WHAT IS REQUIRED: An exact copy of every entry below is required, and no picture may appear in it.

▽

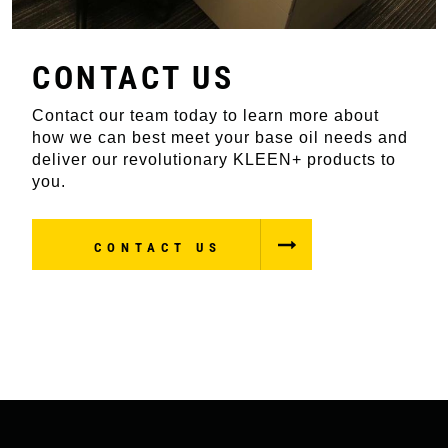
CONTACT US
Contact our team today to learn more about
how we can best meet your base oil needs and
deliver our revolutionary KLEEN+ products to
you.
CONTACT US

△

OUTPUT OF THE EXERCISE:
CONTACT US
Contact our team today to learn more about
how we can best meet your base oil needs and
deliver our revolutionary KLEEN+ products to
you.
CONTACT US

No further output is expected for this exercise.